Topical Questions


Jeremy Corbyn (Islington North, Labour)
Next month, the Government will be hosting a meeting of the five declared nuclear weapons states ahead of the non-proliferation treaty review in May. Will the Minister tell the House what he intends to achieve from that meeting, whether there will be an agreed position put and whether the P5 will adhere to the basic principles of the non-proliferation treaty and take steps towards nuclear disarmament?

Mark Francois (The Minister of State, Ministry of Defence; Rayleigh and Wickford, Conservative)
As the hon. Gentleman knows, we take the nuclear non-proliferation treaty extremely seriously. We uphold that treaty and it is vital that we persuade other nations around the world that may be in breach of that treaty to abide by its conventions as well. The hon. Gentleman and I take a different view on these matters. I spent many years at university debating against the Campaign for Nuclear Disarmament, and I still seem to be doing it now.

Steven Baker (Wycombe, Conservative)
Will the Government reassure me that they, apparently unlike some parties opposite, will not allow even the distant prospect of coalition negotiations to soften their commitment to continuous-at-sea nuclear deterrence?

Michael Fallon (The Secretary of State for Defence; Sevenoaks, Conservative)
Absolutely.
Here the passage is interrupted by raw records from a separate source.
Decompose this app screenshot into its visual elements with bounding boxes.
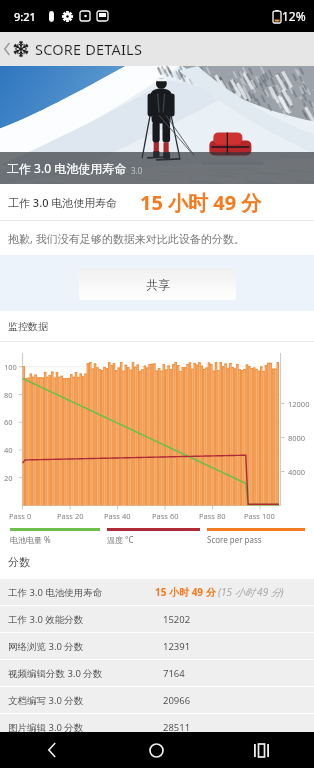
staticText: 视频编辑分数 3.0 分数: [8, 667, 163, 680]
staticText: 60: [4, 417, 13, 427]
staticText: 8000: [288, 433, 306, 443]
staticText: Pass 40: [104, 511, 131, 521]
staticText: Pass 0: [9, 511, 32, 521]
staticText: 温度 °C: [107, 534, 207, 545]
staticText: 15 小时 49 分: [140, 189, 262, 216]
staticText: 图片编辑 3.0 分数: [8, 721, 163, 734]
button[interactable]: Recent apps: [209, 732, 314, 768]
staticText: 工作 3.0 电池使用寿命: [8, 586, 155, 599]
staticText: Pass 80: [199, 511, 226, 521]
button[interactable]: 工作 3.0 电池使用寿命: [8, 579, 314, 605]
staticText: 4000: [288, 467, 306, 477]
staticText: Pass 20: [57, 511, 84, 521]
staticText: 15 小时 49 分: [155, 585, 216, 599]
staticText: 电池电量 %: [10, 534, 107, 545]
staticText: 工作 3.0 电池使用寿命: [7, 160, 127, 176]
staticText: 共享: [146, 277, 170, 292]
button[interactable]: Back: [0, 732, 104, 768]
staticText: 网络浏览 3.0 分数: [8, 640, 163, 653]
staticText: 40: [4, 445, 13, 455]
staticText: 12391: [163, 640, 191, 653]
staticText: Pass 100: [244, 511, 275, 521]
button[interactable]: Back: [0, 34, 13, 64]
button[interactable]: 文档编写 3.0 分数: [8, 687, 314, 713]
button[interactable]: 视频编辑分数 3.0 分数: [8, 660, 314, 686]
button[interactable]: 共享: [79, 268, 236, 300]
staticText: 12000: [288, 399, 310, 409]
staticText: 工作 3.0 效能分数: [8, 613, 163, 626]
staticText: (15 小时 49 分): [218, 585, 284, 599]
button[interactable]: Home: [104, 732, 209, 768]
button[interactable]: 网络浏览 3.0 分数: [8, 633, 314, 659]
staticText: 15202: [163, 613, 191, 626]
staticText: 文档编写 3.0 分数: [8, 694, 163, 707]
staticText: Pass 60: [152, 511, 179, 521]
staticText: 28511: [163, 721, 191, 734]
staticText: 工作 3.0 电池使用寿命: [8, 195, 118, 210]
staticText: 80: [4, 390, 13, 400]
staticText: 抱歉, 我们没有足够的数据来对比此设备的分数。: [8, 231, 245, 246]
staticText: 7164: [163, 667, 185, 680]
staticText: 20966: [163, 694, 191, 707]
button[interactable]: 图片编辑 3.0 分数: [8, 714, 314, 740]
staticText: 监控数据: [8, 320, 48, 333]
staticText: 20: [4, 473, 13, 483]
staticText: 12%: [282, 8, 306, 24]
staticText: 分数: [8, 555, 30, 569]
staticText: 3.0: [131, 165, 143, 176]
staticText: SCORE DETAILS: [35, 39, 143, 59]
staticText: 100: [4, 362, 17, 372]
staticText: 9:21: [14, 9, 36, 24]
button[interactable]: 工作 3.0 效能分数: [8, 606, 314, 632]
staticText: Score per pass: [207, 534, 262, 545]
Successive Governments have maintained that commitment to a continuous-at-sea deterrent and this Government are also determined to do so.

John Woodcock (Barrow and Furness, Labour)
I am puzzled by the attempts of the Minister for the Armed Forces to goad the Opposition on the issue of the nuclear deterrent. Let us be clear: we are committed to a minimum strategic nuclear deterrent delivered by submarines that are continuously at sea. We continue to support the programme that we started in Government, which his Government have delayed. In what way is that different from his policy?

Michael Fallon (The Secretary of State for Defence; Sevenoaks, Conservative)
What is different is that the Leader of the Opposition, who was challenged on this just a week ago, spoke only about the need for the least-cost deterrent, without repeating—[Interruption.]

John Bercow (Speaker)
Order. I know that the Secretary of State can generally look after himself, but Members must not seek to shout him down. I always facilitate full exchanges on all these important matters, but the Secretary of State must be heard.

Michael Fallon (The Secretary of State for Defence; Sevenoaks, Conservative)
Thank you, Mr Speaker. This is a very important matter. The Leader of the Opposition did not repeat Labour’s previous commitment to what matters, which is a continuous-at-sea deterrent. What we cannot have is any kind of part-time deterrent, which would rely on our enemies being part-time as well.